ASSIGNED TASK:
Write out exactly the lines below starting at the one containing "Vous ne trouvez pas ce que vous" and ending at the one containing "melalui apel gabungan rutin un". Omit every picture.
Segment Start: DATA RECORDS
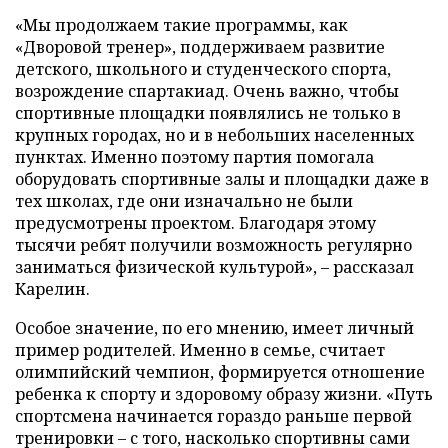
«Мы продолжаем такие программы, как
«Дворовой тренер», поддерживаем развитие
детского, школьного и студенческого спорта,
возрождение спартакиад. Очень важно, чтобы
спортивные площадки появлялись не только в
крупных городах, но и в небольших населенных
пунктах. Именно поэтому партия помогала
оборудовать спортивные залы и площадки даже в
тех школах, где они изначально не были
предусмотрены проектом. Благодаря этому
тысячи ребят получили возможность регулярно
заниматься физической культурой», – рассказал
Карелин.
Особое значение, по его мнению, имеет личный
пример родителей. Именно в семье, считает
олимпийский чемпион, формируется отношение
ребенка к спорту и здоровому образу жизни. «Путь
спортсмена начинается гораздо раньше первой
тренировки – с того, насколько спортивны сами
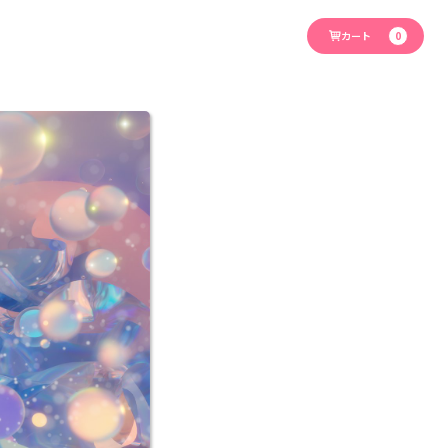
カート
0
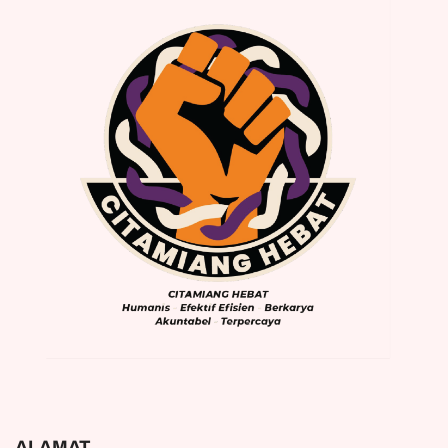
ALAMAT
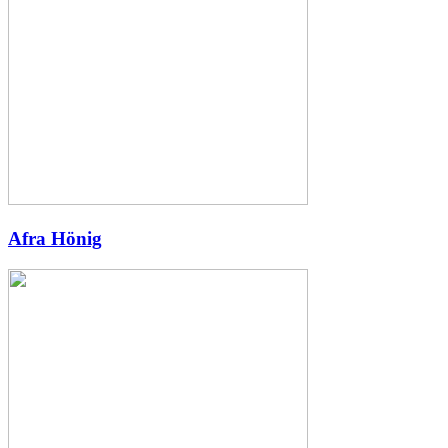
Afra Hönig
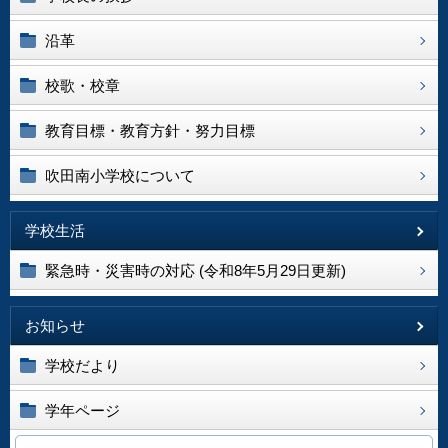
沿革
校歌・校章
教育目標・教育方針・努力目標
吹田南小学校について
学校生活
緊急時・災害時の対応 (令和8年5月29日更新)
お知らせ
学校だより
学年ページ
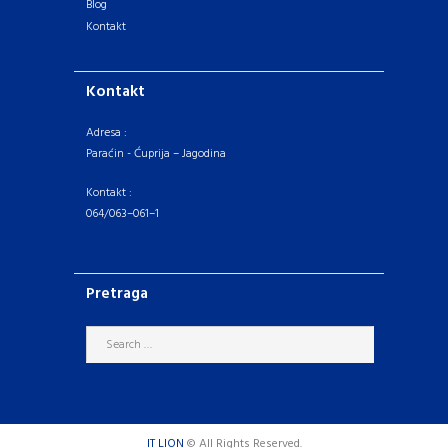
Blog
Kontakt
Kontakt
Adresa :
Paraćin - Ćuprija – Jagodina
Kontakt :
064/063–061–1
Pretraga
IT LION
© All Rights Reserved.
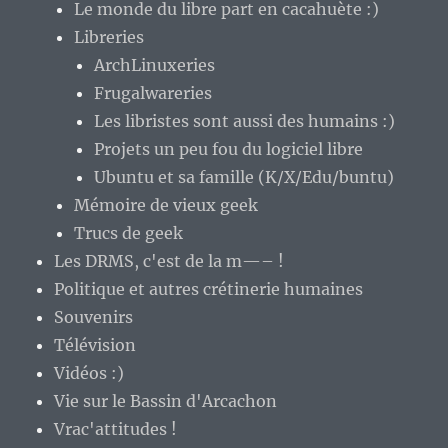
Le monde du libre part en cacahuète :)
Libreries
ArchLinuxeries
Frugalwareries
Les libristes sont aussi des humains :)
Projets un peu fou du logiciel libre
Ubuntu et sa famille (K/X/Edu/buntu)
Mémoire de vieux geek
Trucs de geek
Les DRMS, c'est de la m—– !
Politique et autres crétinerie humaines
Souvenirs
Télévision
Vidéos :)
Vie sur le Bassin d'Arcachon
Vrac'attitudes !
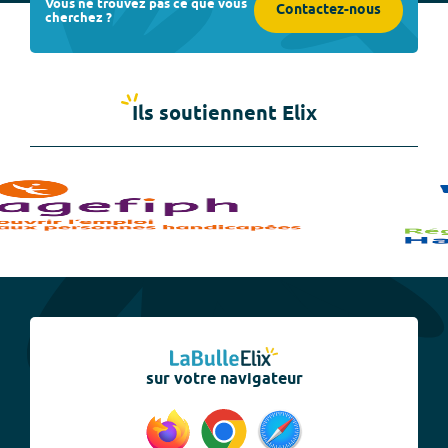
Vous ne trouvez pas ce que vous
Contactez-nous
cherchez ?
Ils soutiennent Elix
sur votre navigateur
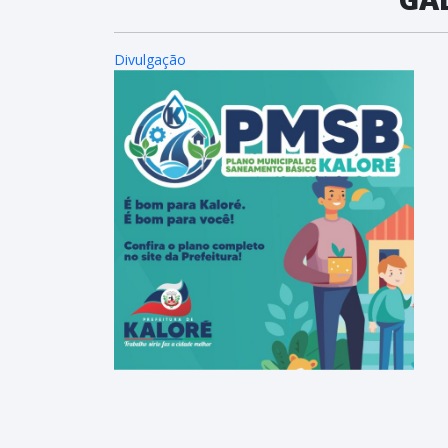
Divulgação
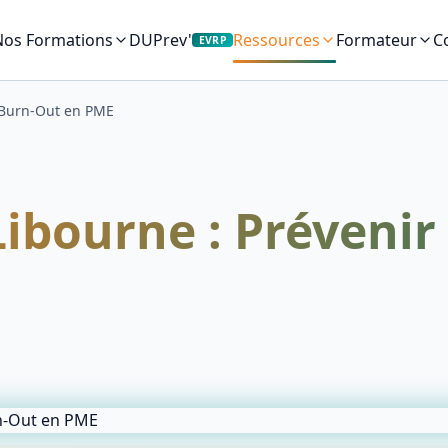
Nos Formations
DUPrev'
C
Ressources
Formateur
EVRP
t Burn-Out en PME
ibourne : Prévenir 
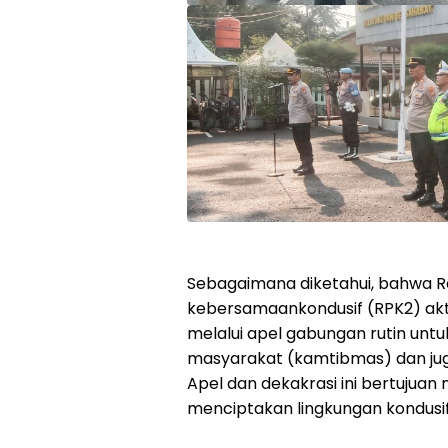
Sebagaimana diketahui, bahwa 
kebersamaankondusif (RPK2) akti
melalui apel gabungan rutin un
masyarakat (kamtibmas) dan juga
Apel dan dekakrasi ini bertujua
menciptakan lingkungan kondusif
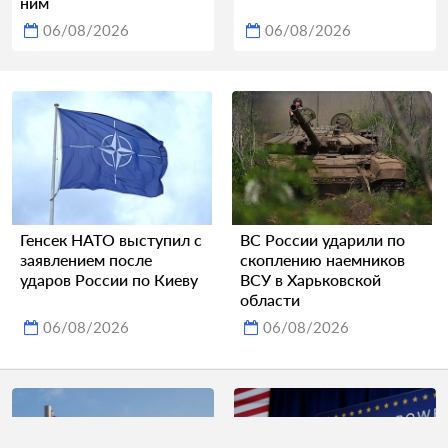
ним
06/08/2026
06/08/2026
Генсек НАТО выступил с
ВС России ударили по
заявлением после
скоплению наемников
ударов России по Киеву
ВСУ в Харьковской
области
06/08/2026
06/08/2026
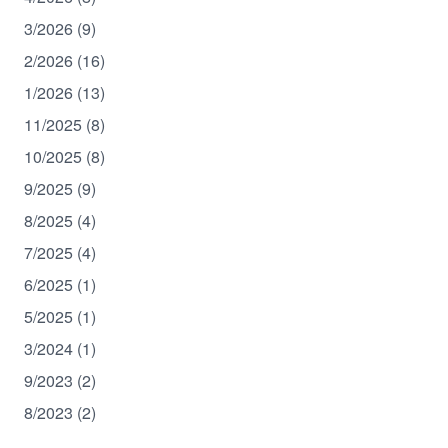
3/2026 (9)
2/2026 (16)
1/2026 (13)
11/2025 (8)
10/2025 (8)
9/2025 (9)
8/2025 (4)
7/2025 (4)
6/2025 (1)
5/2025 (1)
3/2024 (1)
9/2023 (2)
8/2023 (2)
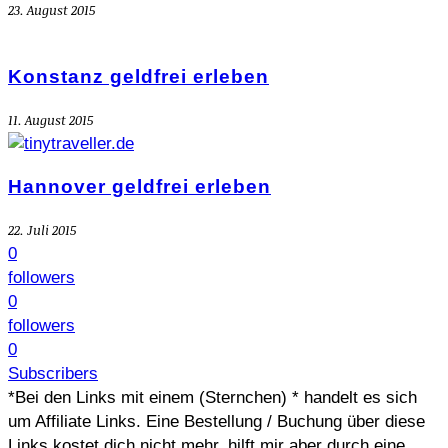
23. August 2015
Konstanz geldfrei erleben
11. August 2015
Hannover geldfrei erleben
22. Juli 2015
0
followers
0
followers
0
Subscribers
*Bei den Links mit einem (Sternchen) * handelt es sich
um Affiliate Links. Eine Bestellung / Buchung über diese
Links kostet dich nicht mehr, hilft mir aber durch eine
Segment End: DATA RECORDS
ANSWER TO THIS EXERCISE:
Vous ne trouvez pas ce que vous
Contactez-nous
cherchez ?
Ils soutiennent Elix
sur votre navigateur
Divulgação
Nos Formations
DUPrev'
C
Ressources
Formateur
EVRP
t Burn-Out en PME
ibourne : Prévenir 
Sebagaimana diketahui, bahwa 
kebersamaankondusif (RPK2) akti
melalui apel gabungan rutin un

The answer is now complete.